## PROBLEM TO WORK ON
Each line below is to be written out once more, precisely as given.

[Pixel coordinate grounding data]
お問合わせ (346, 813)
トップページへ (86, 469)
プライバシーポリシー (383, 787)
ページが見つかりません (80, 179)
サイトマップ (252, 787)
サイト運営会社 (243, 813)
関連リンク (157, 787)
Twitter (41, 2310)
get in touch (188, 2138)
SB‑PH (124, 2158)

## SOLVED EXERCISE
お問合わせ (346, 813)
トップページへ (86, 469)
プライバシーポリシー (383, 787)
ページが見つかりません (80, 179)
サイトマップ (252, 787)
サイト運営会社 (243, 813)
関連リンク (157, 787)
Twitter (41, 2310)
get in touch (188, 2138)
SB‑PH (124, 2158)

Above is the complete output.